Four ETFs For The Chindia Boom
When it comes to investing overseas, there's no shortage of cute phrases and acronyms to be applied to various groups of countries. In Europe we have the PIIGS. Of course, BRIC has become perhaps the most ubiquitous emerging markets acronym of all, though CIVETS is no slouch either.
There's another one that highlights a well-known investment thesis: Chindia. Of course that means China and India, the world's two fastest-growing major economies.
China and India share plenty of anecdotes in common. They are the two largest countries in the world by population. One is the largest communist country in the world, the other is world's largest democracy. By area, they are the third- and seventh-largest countries in the world, respectively. China is expected to become the world's largest economy at some point, but some economists believe India will take that crown two decades later.
The ETF industry has tapped into the Chinese and Indian growth stories in a major way as there are nearly 230 ETFs listed in the U.S. that offer exposure to China and almost 110 that feature India. Some are even heavy on both countries, presenting indecisive investors looking for Chindia exposure with some compelling options. Here are some Chindia funds to look at right now.
First Trust ISE Chindia Index Fund (NYSE: FNI) The First Trust ISE Chindia Index Fund has been around almost five years, but it can still sport the honor of being THE Chindia ETF. That's right, FNI is devoted entirely to China and India.

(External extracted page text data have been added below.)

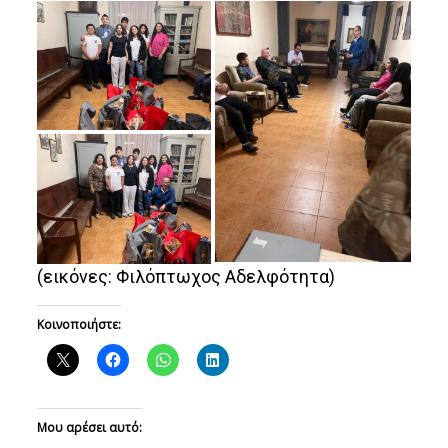
(εικόνες: Φιλόπτωχος Αδελφότητα)
Κοινοποιήστε:
Μου αρέσει αυτό: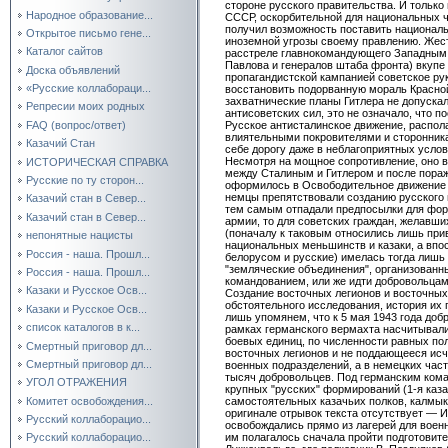
стороне русского правительства. И только
Народное образование...
СССР, оскорбительной для национальных ч
получил возможность поставить националь
Открытое письмо гене...
иноземной угрозы своему правлению. Жес
Каталог сайтов
расстреле главнокомандующего Западным 
Павлова и генералов штаба фронта) вкупе
Доска объявлений
пропагандистской кампанией советское ру
«Русские коллабораци...
восстановить подорванную мораль Красной
захватнические планы Гитлера не допуска
Репресии моих родных
антисоветских сил, это не означало, что п
FAQ (вопрос/ответ)
Русское антисталинское движение, распо
влиятельными покровителями и сторонника
Казачий Стан
себе дорогу даже в неблагоприятных услов
Несмотря на мощное сопротивление, оно вс
ИСТОРИЧЕСКАЯ СПРАВКА
между Сталиным и Гитлером и после пораж
Русские по ту сторон...
оформилось в Освободительное движение г
немцы препятствовали созданию русского 
Казачий стан в Север...
тем самым отпадали предпосылки для фор
Казачий стан в Север...
армии, то для советских граждан, желавш
(поначалу к таковым относились лишь при
непонятные нацисты
национальных меньшинств и казаки, а впо
Россия - наша. Прошл...
белорусом и русские) имелась тогда лишь 
"земляческие объединения", организован
Россия - наша. Прошл...
командованием, или же идти добровольцами
Казаки и Русское Осв...
Создание восточных легионов и восточных
обстоятельного исследования, история их
Казаки и Русское Осв...
лишь упомянем, что к 5 мая 1943 года доб
список каталогов в к...
рамках германского вермахта насчитывали
боевых единиц, по численности равных пол
Смертный приговор дл...
восточных легионов и не поддающееся ис
Смертный приговор дл...
военных подразделений, а в немецких част
тысяч добровольцев. Под германским ком
УГОЛ ОТРАЖЕНИЯ
крупных "русских" формирований (1-я каза
Комитет освобождения...
самостоятельных казачьих полков, калмыкс
оригинале отрывок текста отсутствует — И
Русский коллаборацио...
освобождались прямо из лагерей для вое
им полагалось сначала пройти подготовите
Русский коллаборацио...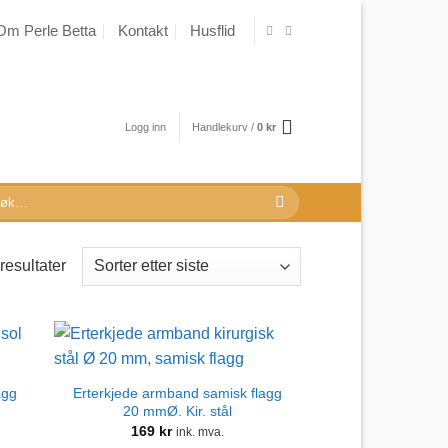
Om Perle Betta
Kontakt
Husflid
Logg inn
Handlekurv /
0
kr
k
r:
Sortert
resultater
etter
nyeste
agg
Erterkjede armband samisk flagg
20 mmØ. Kir. stål
169
kr
ink. mva.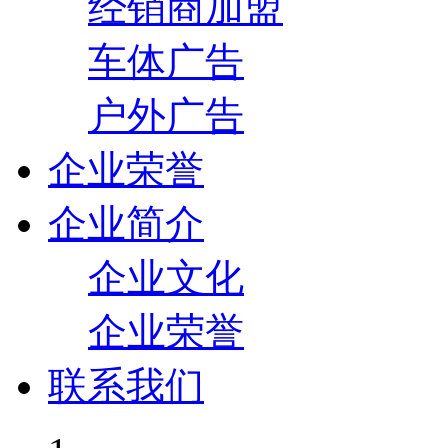
经销商加盟
车体广告
户外广告
企业荣誉
企业简介
企业文化
企业荣誉
联系我们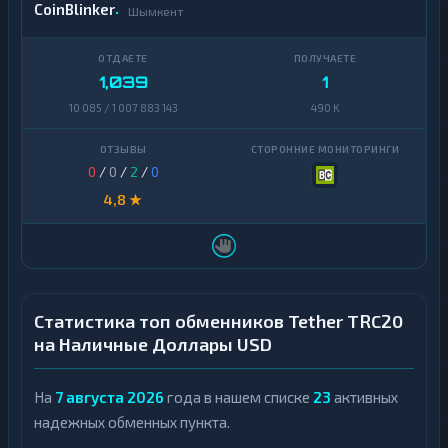
CoinBlinker
Шымкент
1,039
1
10 085 / 1 007 883 143
490 K
0
/
0
/
2
/
0
4,8 ★
Статистика топ обменников Tether TRC20
на Наличные Доллары USD
На
7 августа 2026
года в нашем списке
23
активных
надежных обменных пункта.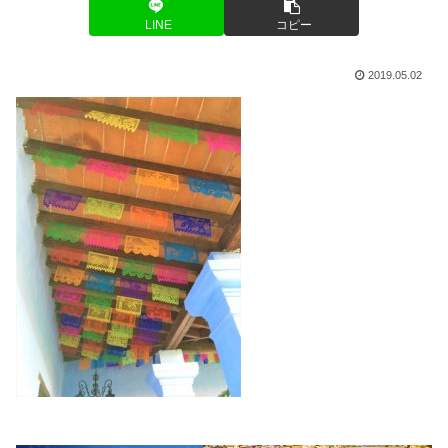
LINE
コピー
2019.05.02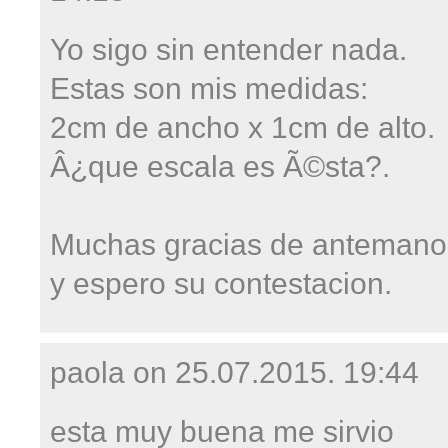
Yo sigo sin entender nada.
Estas son mis medidas:
2cm de ancho x 1cm de alto.
Â¿que escala es Ã©sta?.
Muchas gracias de antemano
y espero su contestacion.
paola on
25.07.2015. 19:44
esta muy buena me sirvio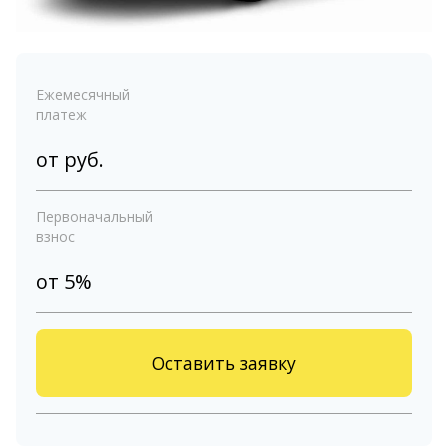
Ежемесячный
платеж
от
руб.
Первоначальный
взнос
от 5%
Оставить заявку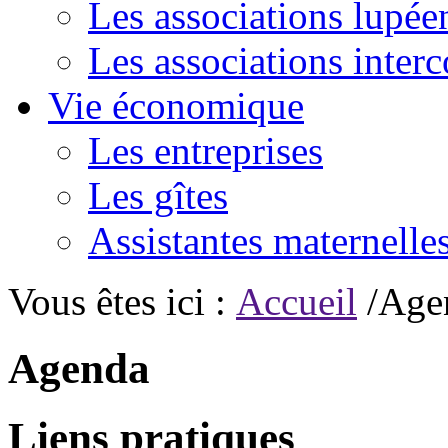
Les associations lupée
Les associations inte
Vie économique
Les entreprises
Les gîtes
Assistantes maternelle
Vous êtes ici :
Accueil
/Age
Agenda
Liens pratiques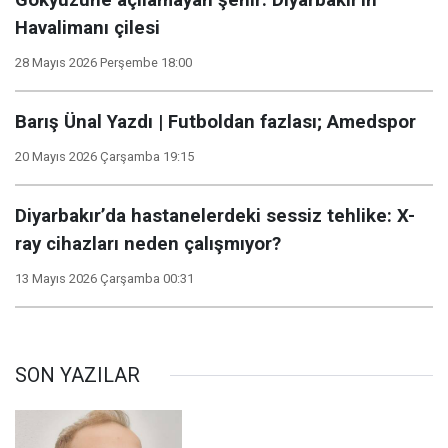
Gökyüzüne açılamayan şehir: Diyarbakır'ın
Havalimanı çilesi
28 Mayıs 2026 Perşembe 18:00
Barış Ünal Yazdı | Futboldan fazlası; Amedspor
20 Mayıs 2026 Çarşamba 19:15
Diyarbakır’da hastanelerdeki sessiz tehlike: X-
ray cihazları neden çalışmıyor?
13 Mayıs 2026 Çarşamba 00:31
SON YAZILAR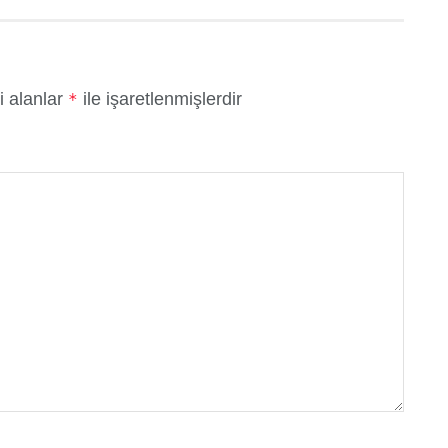
i alanlar
ile işaretlenmişlerdir
*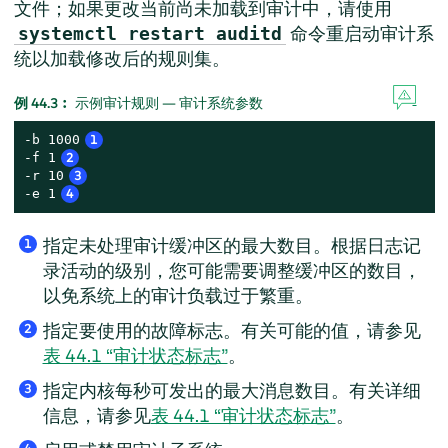
文件；如果更改当前尚未加载到审计中，请使用
命令重启动审计系
systemctl restart auditd
统以加载修改后的规则集。
例 44.3︰
示例审计规则 — 审计系统参数
-b 1000
1
-f 1
2
-r 10
3
-e 1
4
指定未处理审计缓冲区的最大数目。根据日志记
1
录活动的级别，您可能需要调整缓冲区的数目，
以免系统上的审计负载过于繁重。
指定要使用的故障标志。有关可能的值，请参见
2
表 44.1 “审计状态标志”
。
指定内核每秒可发出的最大消息数目。有关详细
3
信息，请参见
表 44.1 “审计状态标志”
。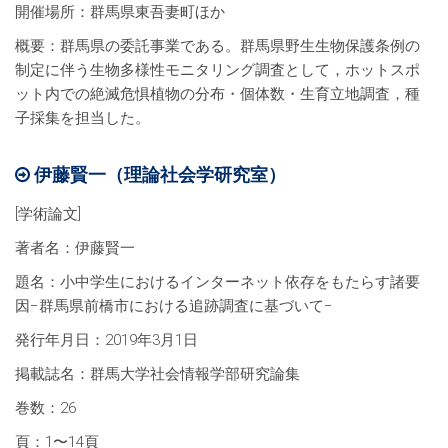
開催場所：群馬県東吾妻町ほか
概要：群馬県の委託事業である。群馬県野生生物保護条例の
制定に伴う生物多様性モニタリング調査として，ホットスポ
ット内での絶滅危惧植物の分布・個体数・生育立地調査，種
子採集を担当した。
伊藤賢一（理論社会学研究室）
[学術論文]
著者名：伊藤賢一
題名：小中学生におけるインターネット依存をもたらす諸要
因−群馬県前橋市における追跡調査に基づいて−
発行年月日：2019年3月1日
掲載誌名：群馬大学社会情報学部研究論集
巻数：26
頁：1〜14頁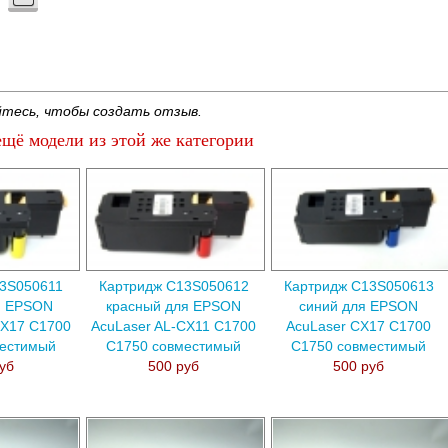
тесь, чтобы создать отзыв.
щё модели из этой же категории
3S050611
Картридж C13S050612
Картридж C13S050613
я EPSON
красный для EPSON
синий для EPSON
CX17 C1700
AcuLaser AL-CX11 C1700
AcuLaser CX17 C1700
местимый
C1750 совместимый
C1750 совместимый
уб
500 руб
500 руб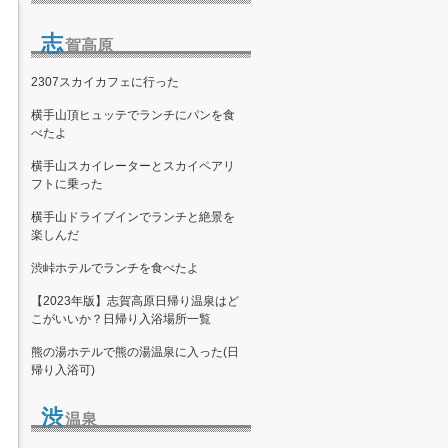
志
賀高原
2307スカイカフェに行った
横手山頂ヒュッテでランチにパンを食
べたよ
横手山スカイレーターとスカイペアリ
フトに乗った
横手山ドライブインでランチと絶景を
楽しんだ
渋峠ホテルでランチを食べたよ
【2023年版】志賀高原日帰り温泉はど
こがいいか？日帰り入浴場所一覧
熊の湯ホテルで熊の湯温泉に入った(日
帰り入浴可)
渋
温泉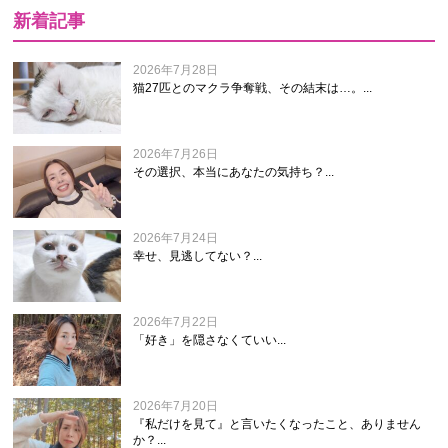
新着記事
2026年7月28日
猫27匹とのマクラ争奪戦、その結末は…。...
2026年7月26日
その選択、本当にあなたの気持ち？...
2026年7月24日
幸せ、見逃してない？...
2026年7月22日
「好き」を隠さなくていい...
2026年7月20日
『私だけを見て』と言いたくなったこと、ありません
か？...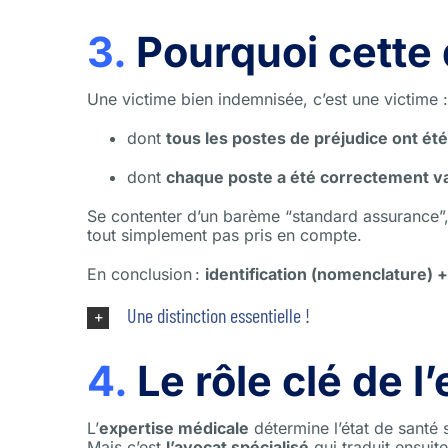
3.
Pourquoi cette 
Une victime bien indemnisée, c’est une victime :
dont
tous les postes de préjudice ont été
dont
chaque poste a été correctement va
Se contenter d’un barème “standard assurance”,
tout simplement pas pris en compte.
En conclusion :
identification (nomenclature) 
Une distinction essentielle !
4.
Le rôle clé de l
L’
expertise médicale
détermine l’état de santé s
Mais c’est
l’avocat spécialisé
qui traduit ensuit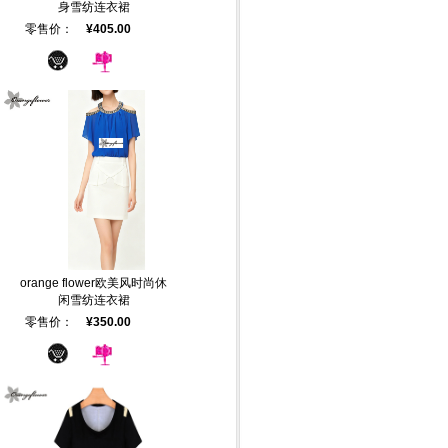
身雪纺连衣裙
零售价：
¥405.00
orange flower欧美风时尚休
闲雪纺连衣裙
零售价：
¥350.00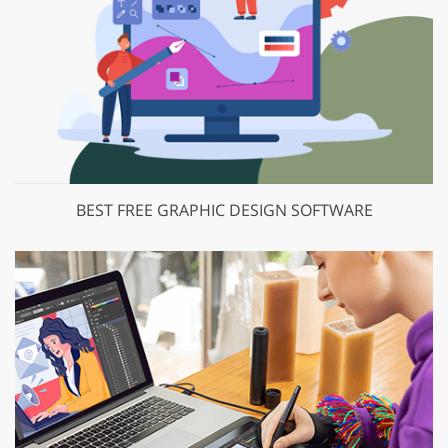
BEST FREE GRAPHIC DESIGN SOFTWARE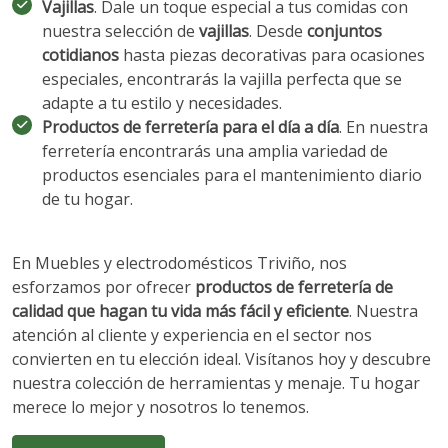
Vajillas
. Dale un toque especial a tus comidas con
nuestra selección de
vajillas
. Desde
conjuntos
cotidianos
hasta piezas decorativas para ocasiones
especiales, encontrarás la vajilla perfecta que se
adapte a tu estilo y necesidades.
Productos de ferretería para el día a día
. En nuestra
ferretería encontrarás una amplia variedad de
productos esenciales para el mantenimiento diario
de tu hogar.
En Muebles y electrodomésticos Triviño, nos
esforzamos por ofrecer
productos de ferretería de
calidad que hagan tu vida más fácil y eficiente
. Nuestra
atención al cliente y experiencia en el sector nos
convierten en tu elección ideal. Visítanos hoy y descubre
nuestra colección de herramientas y menaje. Tu hogar
merece lo mejor y nosotros lo tenemos.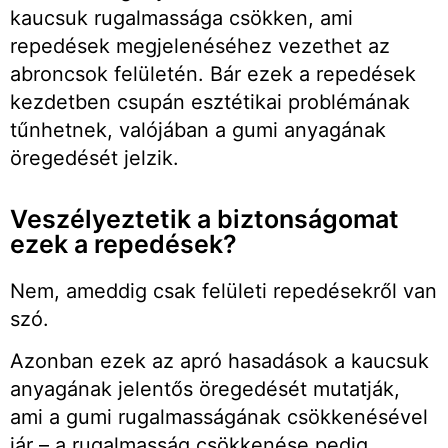
kaucsuk rugalmassága csökken, ami
repedések megjelenéséhez vezethet az
abroncsok felületén. Bár ezek a repedések
kezdetben csupán esztétikai problémának
tűnhetnek, valójában a gumi anyagának
öregedését jelzik.
Veszélyeztetik a biztonságomat
ezek a repedések?
Nem, ameddig csak felületi repedésekről van
szó.
Azonban ezek az apró hasadások a kaucsuk
anyagának jelentős öregedését mutatják,
ami a gumi rugalmasságának csökkenésével
jár – a rugalmasság csökkenése pedig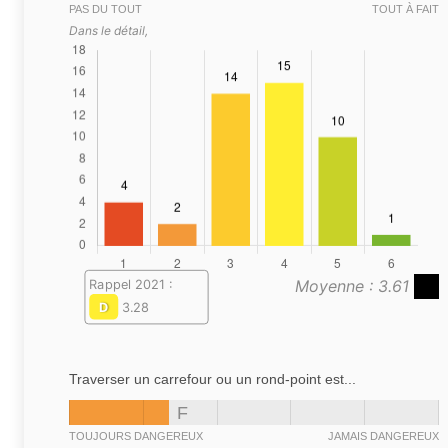
PAS DU TOUT
TOUT À FAIT
Dans le détail,
Moyenne : 3.61
Rappel 2021 :
D
3.28
Traverser un carrefour ou un rond-point est...
F
TOUJOURS DANGEREUX
JAMAIS DANGEREUX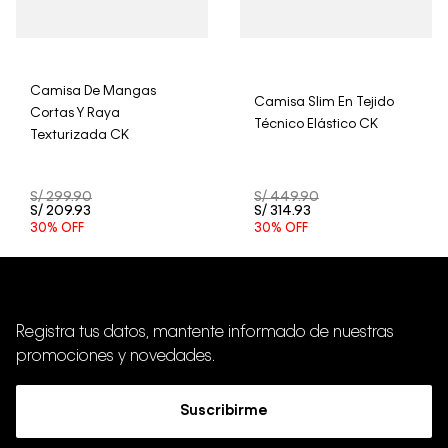
Camisa De Mangas
Camisa Slim En Tejido
Cortas Y Raya
Técnico Elástico CK
Texturizada CK
S/
299
.
90
S/
449
.
90
S/
209
.
93
S/
314
.
93
30%
OFF
30%
OFF
Registra tus datos, mantente informado de nuestras
promociones y novedades.
Suscribirme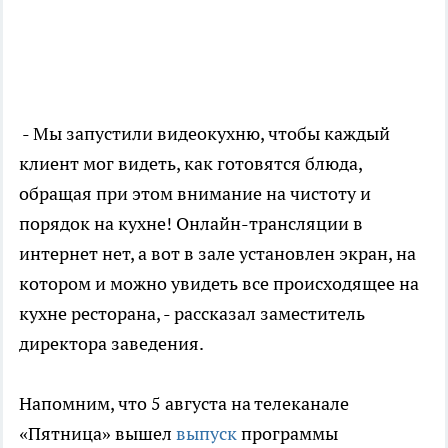
- Мы запустили видеокухню, чтобы каждый
клиент мог видеть, как готовятся блюда,
обращая при этом внимание на чистоту и
порядок на кухне! Онлайн-трансляции в
интернет нет, а вот в зале установлен экран, на
котором и можно увидеть все происходящее на
кухне ресторана, - рассказал заместитель
директора заведения.
Напомним, что 5 августа на телеканале
«Пятница» вышел
выпуск
программы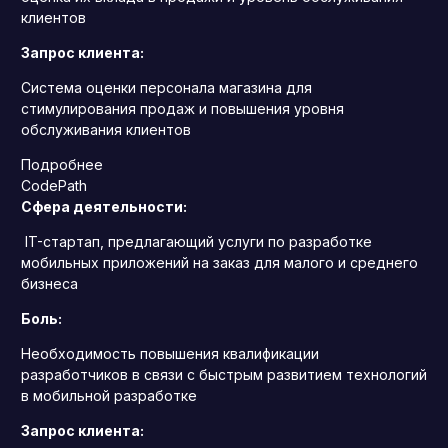
клиентов
Запрос клиента:
Система оценки персонала магазина для
стимулирования продаж и повышения уровня
обслуживания клиентов
Подробнее
CodePath
Сфера деятельности:
IT-стартап, предлагающий услуги по разработке
мобильных приложений на заказ для малого и среднего
бизнеса
Боль:
Необходимость повышения квалификации
разработчиков в связи с быстрым развитием технологий
в мобильной разработке
Запрос клиента: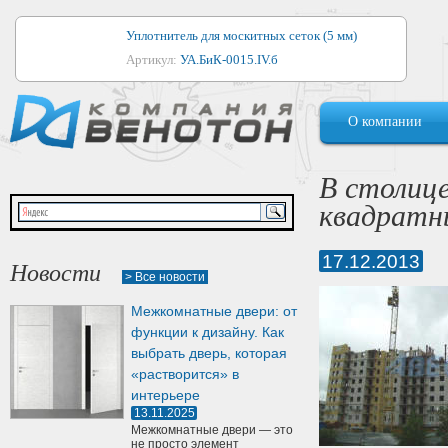
Уплотнитель для москитных сеток (5 мм)
Артикул:
УА.БиК-0015.IV.б
Уплотнитель для алюминиевых окон
О компании
Артикул:
1044
Уплотнитель для деревянных окон
В столиц
Артикул:
УМ.БиК-0062.IV.б
квадратн
Уплотнитель лоджиевый для (4, 5, 6 мм)
Артикул:
УА.БиК-0037.IV.б
17.12.2013
Новости
> Все новости
Уплотнитель для деревянных дверей
Межкомнатные двери: от
Артикул:
УК-10.4
функции к дизайну. Как
выбрать дверь, которая
«растворится» в
интерьере
13.11.2025
Межкомнатные двери — это
не просто элемент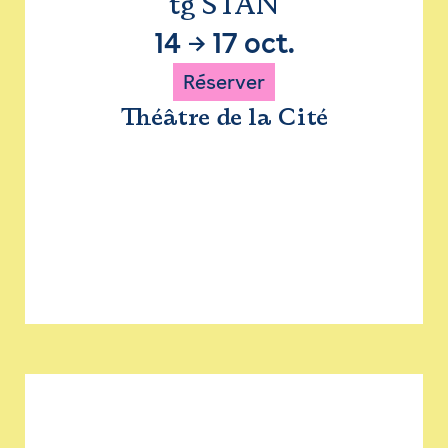
tg STAN
14
→
17 oct.
Réserver
Théâtre de la Cité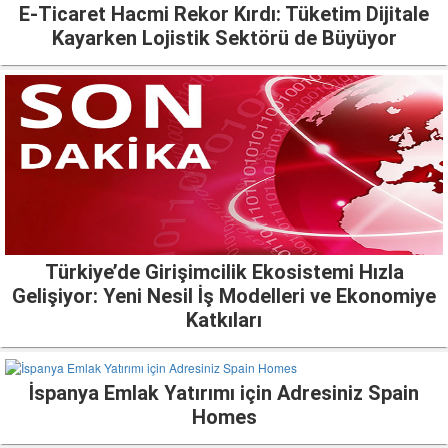
E-Ticaret Hacmi Rekor Kırdı: Tüketim Dijitale
Kayarken Lojistik Sektörü de Büyüyor
Türkiye’de Girişimcilik Ekosistemi Hızla
Gelişiyor: Yeni Nesil İş Modelleri ve Ekonomiye
Katkıları
İspanya Emlak Yatırımı için Adresiniz Spain
Homes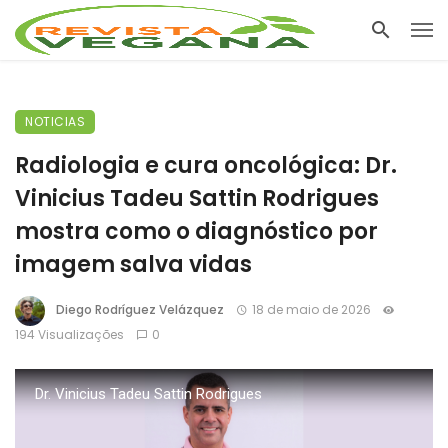
NOTICIAS
Radiologia e cura oncológica: Dr.
Vinicius Tadeu Sattin Rodrigues
mostra como o diagnóstico por
imagem salva vidas
Diego Rodríguez Velázquez
18 de maio de 2026
194 Visualizações
0
Dr. Vinicius Tadeu Sattin Rodrigues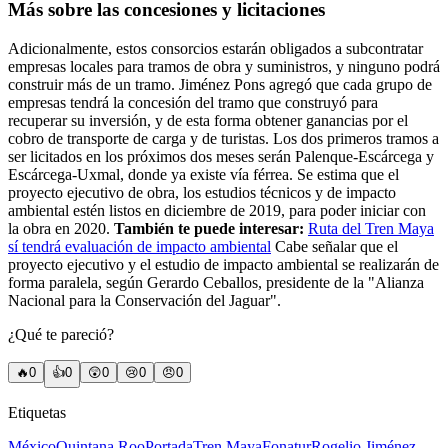
Más sobre las concesiones y licitaciones
Adicionalmente, estos consorcios estarán obligados a subcontratar
empresas locales para tramos de obra y suministros, y ninguno podrá
construir más de un tramo. Jiménez Pons agregó que cada grupo de
empresas tendrá la concesión del tramo que construyó para
recuperar su inversión, y de esta forma obtener ganancias por el
cobro de transporte de carga y de turistas. Los dos primeros tramos a
ser licitados en los próximos dos meses serán Palenque-Escárcega y
Escárcega-Uxmal, donde ya existe vía férrea. Se estima que el
proyecto ejecutivo de obra, los estudios técnicos y de impacto
ambiental estén listos en diciembre de 2019, para poder iniciar con
la obra en 2020.
También te puede interesar:
Ruta del Tren Maya
sí tendrá evaluación de impacto ambiental
Cabe señalar que el
proyecto ejecutivo y el estudio de impacto ambiental se realizarán de
forma paralela, según Gerardo Ceballos, presidente de la "Alianza
Nacional para la Conservación del Jaguar".
¿Qué te pareció?
🔥
0
👍
0
😲
0
😢
0
😠
0
Etiquetas
México
Quintana Roo
Portada
Tren Maya
Fonatur
Rogelio Jiménez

That was really bad news in 2011, but in 2012, FNI is up almost 23% year-to-date. Technology stocks account for over 35% of FNI's weight and that means some names that are familiar to U.S. investors such as Baidu (NYSE: BIDU) and Infosys (Nasdaq: INFY).
For those that have missed FNI's recent rally, take a look at the ETF again if it crosses $23 on strong volume. FNI has almost $100 million in AUM and is home to 50 stocks.
EGShares Financials GEMS ETF (NYSE: FGEM) After FNI, the Chindia quest becomes about finding ETFs that over heavy combined exposure to both countries and FGEM fits that bill as China and India represent over 48% of the ETF's weight. Brazil also figures prominently in FGEM's country weight with an 18.1% allocation, so it can be said this is a BIC ETF, too. Emerging markets and banks together were downright ugly last year but as the market starts rewarding risk again, FGEM could add to its already stellar 2012 performance.
SPDR S&P Emerging Asia Pacific ETF (NYSE: GMF) There's a slew of Asia Pacific ETFs on the market. Plenty of them have some specialized niche such as ex-Japan or emerging markets. For some reason, and we don't know exactly what it is, many of these ETFs lack significant India exposure. Under-the-radar play GMF does not. Combine China and India and those countries represent almost 54% of GMF's weight.
Throw in Taiwan and there's over 81% of GMF's country exposure. For an ETF with GMF's recent track record and considering it has over $492 million in AUM, GMF doesn't grab a lot of attention, but it's a valid Chindia play.
EGShares Industrials GEMS ETF (NYSE: IGEM) Let the horn tooting begin. We highlighted IGEM in early January. Since then the ETF has gained about 20%. As we said, IGEM will not any popularity or volume contests anytime soon, but it's recent returns are hard to argue with. Chindia exposure: 46.5%.